Greetings! I hope this report finds you enjoying the last vestiges of summer and looking forward to the start of a new academic year and, of course, the NCFR Annual Conference in Vancouver. The Family Policy Section has put together an exciting program, including the sponsorship of a preconference policy workshop on media engagement, led by Stephanie Coontz. Organized by Jennifer Crosswhite, NCFR's Director of Public Affairs, this workshop will focus on translating research for public consumption via the media, and in particular how researchers and practitioners can make an impact through Op-Ed articles.

Since June, many have been digesting the consequential SCOTUS rulings on same-sex marriage and health care, among others. For the upcoming conference, the Family Policy Section is pleased to present several sessions that will contextualize the meanings of these rulings for families and consider the legal and policy implications for family well-being.

Inspired by their paper, entitled "As the States Turn: Marriage in a Changing Legal Context," for our first symposium Brian Ogolsky, Ramona Faith Oswald, and Kale Monk will discuss the changing legal context of the institution of marriage and individuals' legal knowledge. Claire Kimberly will join the panel to discuss the legal rights of same-sex and transgender individuals and their families. And we are pleased that Professor Courtney Grant Joslin, of the University of California, Davis, School of Law will be joining us to share her research on family and relationship recognition among same-sex and nonmarital couples. Professor Joslin received her law degree from Harvard Law School, where she was an executive editor of the Harvard Civil Rights-Civil Liberties Law Review. Prior to joining the faculty at the University of California, Joslin served as an attorney at the National Center for Lesbian Rights, where she litigated cases on behalf of LGBT families. This timely panel will fore-cast what the future holds as LGBT families and nonmarital couples (among others) seek rights and recognition under the law.

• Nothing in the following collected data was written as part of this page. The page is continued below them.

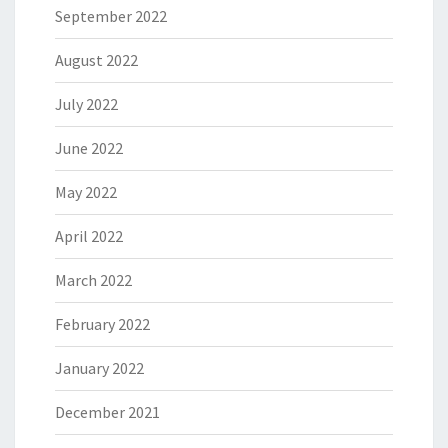
September 2022
August 2022
July 2022
June 2022
May 2022
April 2022
March 2022
February 2022
January 2022
December 2021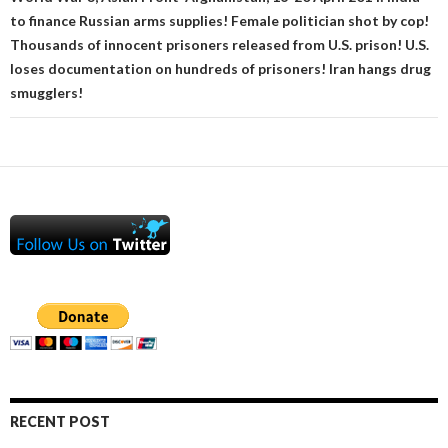
to finance Russian arms supplies! Female politician shot by cop!
Thousands of innocent prisoners released from U.S. prison! U.S.
loses documentation on hundreds of prisoners! Iran hangs drug
smugglers!
RECENT POST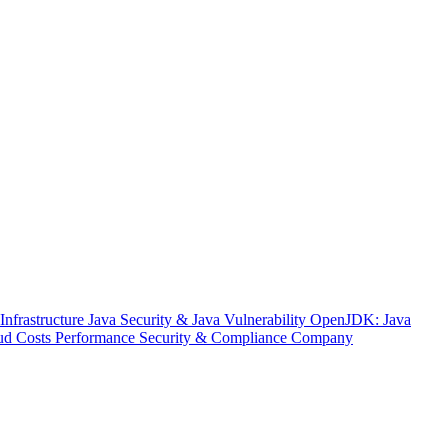
nfrastructure
Java Security & Java Vulnerability
OpenJDK: Java
ud Costs
Performance
Security & Compliance
Company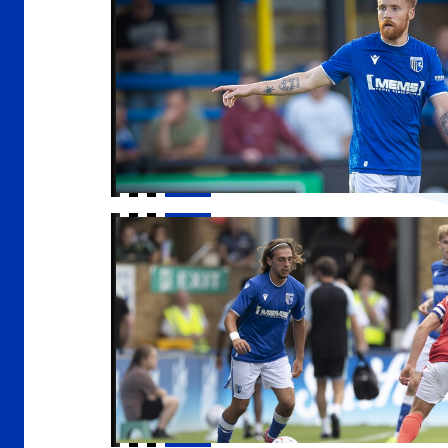
Gills to enter U21 Premier League Cup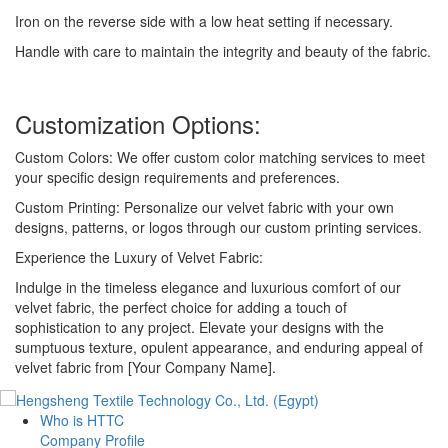
Iron on the reverse side with a low heat setting if necessary.
Handle with care to maintain the integrity and beauty of the fabric.
Customization Options:
Custom Colors: We offer custom color matching services to meet
your specific design requirements and preferences.
Custom Printing: Personalize our velvet fabric with your own
designs, patterns, or logos through our custom printing services.
Experience the Luxury of Velvet Fabric:
Indulge in the timeless elegance and luxurious comfort of our
velvet fabric, the perfect choice for adding a touch of
sophistication to any project. Elevate your designs with the
sumptuous texture, opulent appearance, and enduring appeal of
velvet fabric from [Your Company Name].
Who is HTTC
Company Profile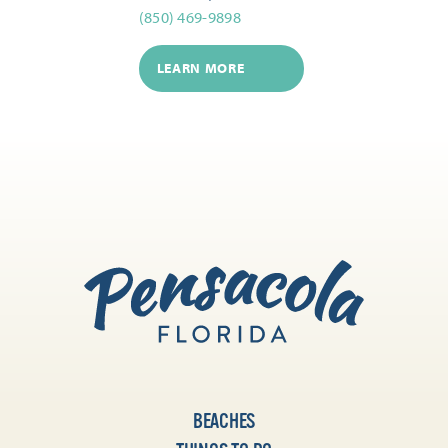
(850) 469-9898
LEARN MORE
BEACHES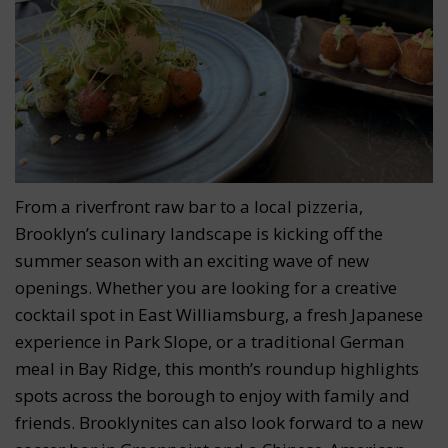
From a riverfront raw bar to a local pizzeria,
Brooklyn’s culinary landscape is kicking off the
summer season with an exciting wave of new
openings. Whether you are looking for a creative
cocktail spot in East Williamsburg, a fresh Japanese
experience in Park Slope, or a traditional German
meal in Bay Ridge, this month’s roundup highlights
spots across the borough to enjoy with family and
friends. Brooklynites can also look forward to a new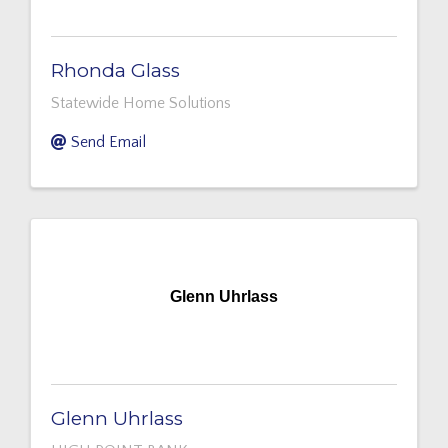
Rhonda Glass
Statewide Home Solutions
Send Email
Glenn Uhrlass
Glenn Uhrlass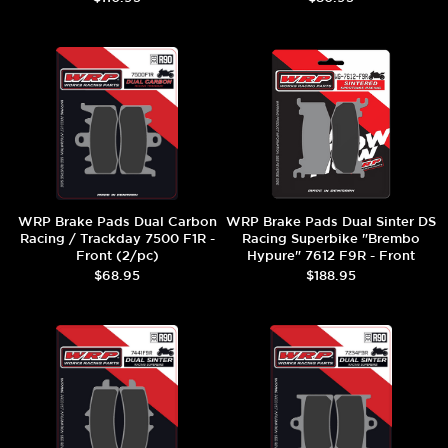
WRP Brake Pads Dual Carbon
WRP Brake Pads Dual Sinter DS
Racing / Trackday 7500 F1R -
Racing Superbike "Brembo
Front (2/pc)
Hypure" 7612 F9R - Front
(2/pc)
$68.95
$188.95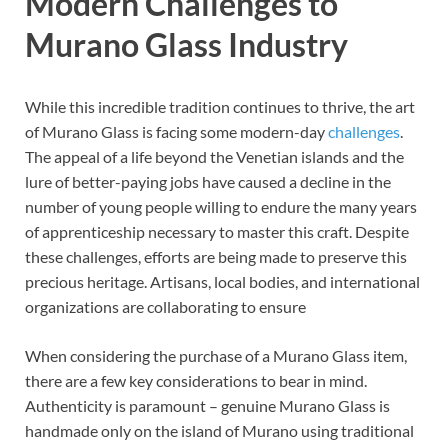
Modern Challenges to
Murano Glass Industry
While this incredible tradition continues to thrive, the art
of Murano Glass is facing some modern-day
challenges
.
The appeal of a life beyond the Venetian islands and the
lure of better-paying jobs have caused a decline in the
number of young people willing to endure the many years
of apprenticeship necessary to master this craft. Despite
these challenges, efforts are being made to preserve this
precious heritage. Artisans, local bodies, and international
organizations are collaborating to ensure
When considering the purchase of a Murano Glass item,
there are a few key considerations to bear in mind.
Authenticity is paramount – genuine Murano Glass is
handmade only on the island of Murano using traditional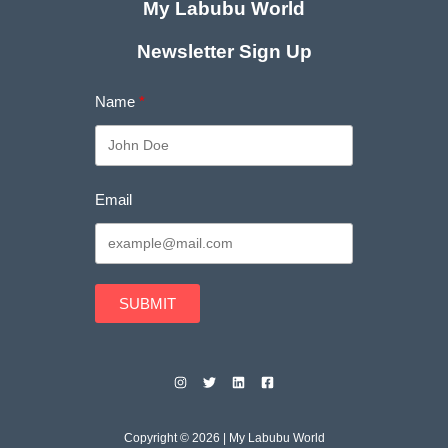
My Labubu World
Newsletter Sign Up
Name
Email
SUBMIT
Copyright © 2026 | My Labubu World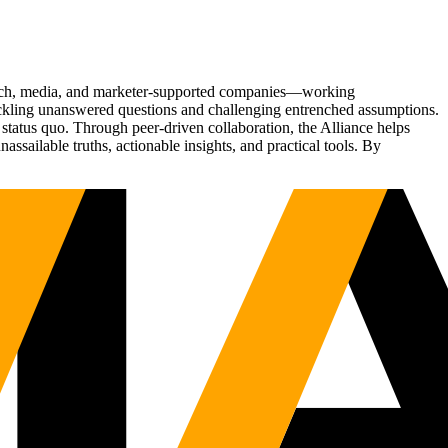
Tech, media, and marketer-supported companies—working
tackling unanswered questions and challenging entrenched assumptions.
status quo. Through peer-driven collaboration, the Alliance helps
sailable truths, actionable insights, and practical tools. By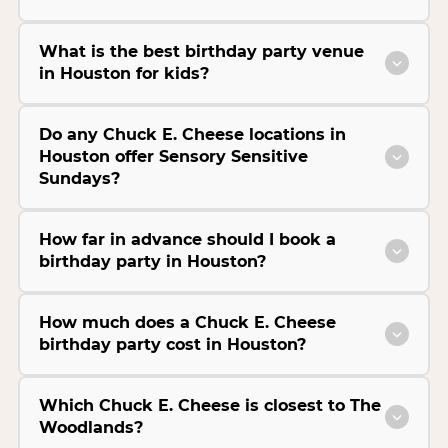
What is the best birthday party venue
in Houston for kids?
Do any Chuck E. Cheese locations in
Houston offer Sensory Sensitive
Sundays?
How far in advance should I book a
birthday party in Houston?
How much does a Chuck E. Cheese
birthday party cost in Houston?
Which Chuck E. Cheese is closest to The
Woodlands?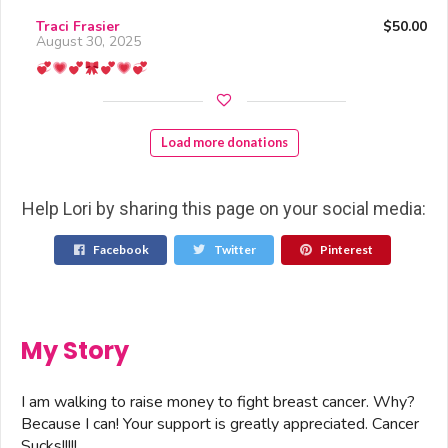
Traci Frasier
$50.00
August 30, 2025
Load more donations
Help Lori by sharing this page on your social media:
Facebook
Twitter
Pinterest
My Story
I am walking to raise money to fight breast cancer. Why?
Because I can! Your support is greatly appreciated. Cancer
Sucks!!!!!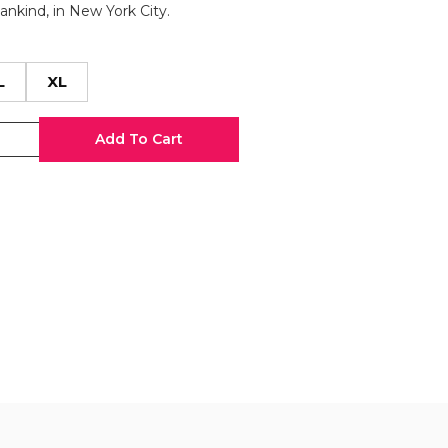
Mankind, in New York City.
L
XL
Add To Cart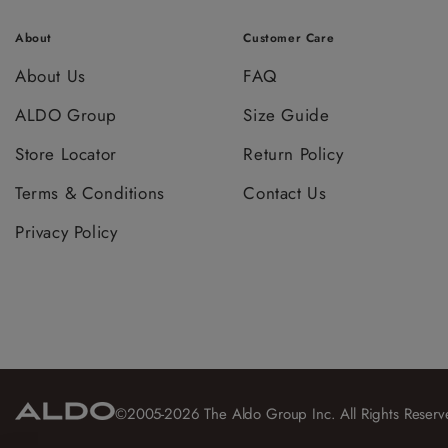
About
Customer Care
About Us
FAQ
ALDO Group
Size Guide
Store Locator
Return Policy
Terms & Conditions
Contact Us
Privacy Policy
©2005-2026 The Aldo Group Inc. All Rights Reserv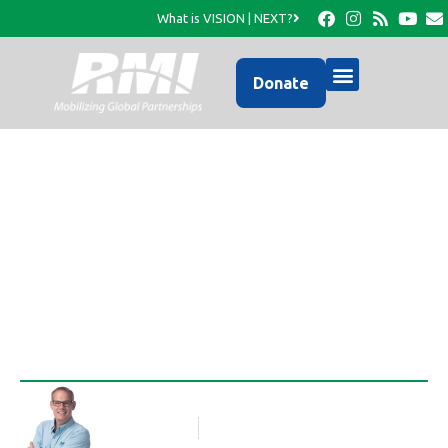
What is VISION | NEXT?
Donate
One More HFH Home
Completed!
Rob Thompson
Blog Article
March 19, 2015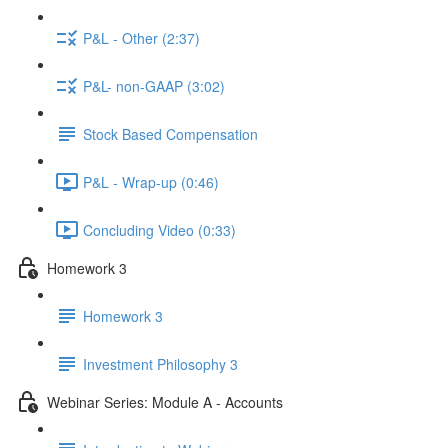
P&L - Other (2:37)
P&L- non-GAAP (3:02)
Stock Based Compensation
P&L - Wrap-up (0:46)
Concluding Video (0:33)
Homework 3
Homework 3
Investment Philosophy 3
Webinar Series: Module A - Accounts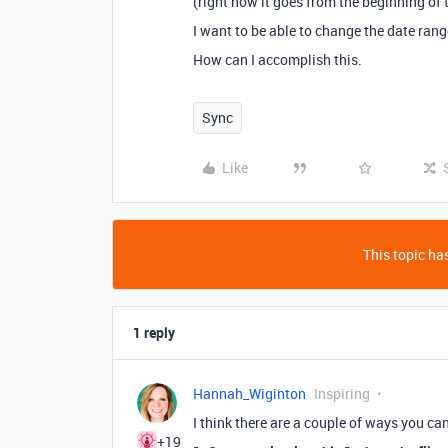
(right now it goes from the beginning of 
I want to be able to change the date rang
How can I accomplish this.
Sync
Like
This topic has
1 reply
Hannah_Wiginton
Inspiring
I think there are a couple of ways you ca
+19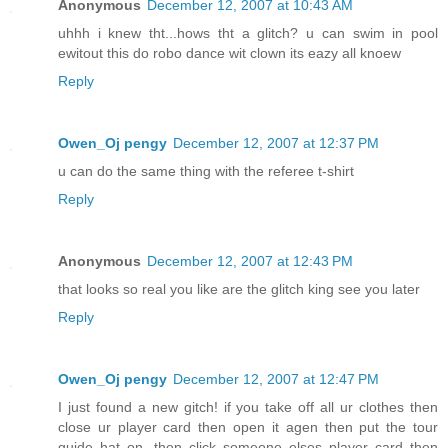
Anonymous
December 12, 2007 at 10:43 AM
uhhh i knew tht...hows tht a glitch? u can swim in pool
ewitout this do robo dance wit clown its eazy all knoew
Reply
Owen_Oj pengy
December 12, 2007 at 12:37 PM
u can do the same thing with the referee t-shirt
Reply
Anonymous
December 12, 2007 at 12:43 PM
that looks so real you like are the glitch king see you later
Reply
Owen_Oj pengy
December 12, 2007 at 12:47 PM
I just found a new gitch! if you take off all ur clothes then
close ur player card then open it agen then put the tour
guide hat on, then click someone elses player card then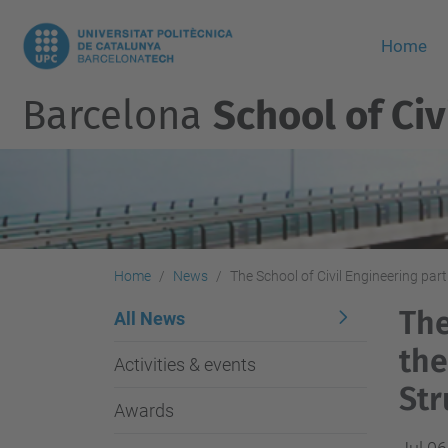
Home
Barcelona
School of Civ
Home
News
The School of Civil Engineering par
The
All News
the
Activities & events
Str
Awards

A second symposium, chaired by Rachel Farr, will focus on risk and resilience in diverse adoptive families. Panelists will present their research on co-parenting, birth family contact, socialization practices (including racial socialization), and adjustment among lesbian, gay, and heterosexual adoptive parents and their children. During this panel information will be shared regarding legal protections beyond same-sex marriage that are needed for the optimal well-being of diverse adoptive families.

The third symposium, chaired by Elaine Anderson, will focus on health policy matters by presenting three family-centered health impact analyses of violence- and trauma-related policies, including The Child Abuse Prevention and Treatment Act, The Violence Against Women Act, and the federal government's Strengthening Our Military Families initiative.

In addition to the preconference media workshop and symposia there will be an excellent lineup of poster symposia, poster sessions, and other Family Policy cosponsored sessions. Also, please make sure to come to the Family Policy Section meeting from 7–8:15 a.m. on Thursday, Nov. 12, 2015. Coffee and light breakfast fare will be served. We look forward to seeing you in Vancouver and engaging with you in all things family policy!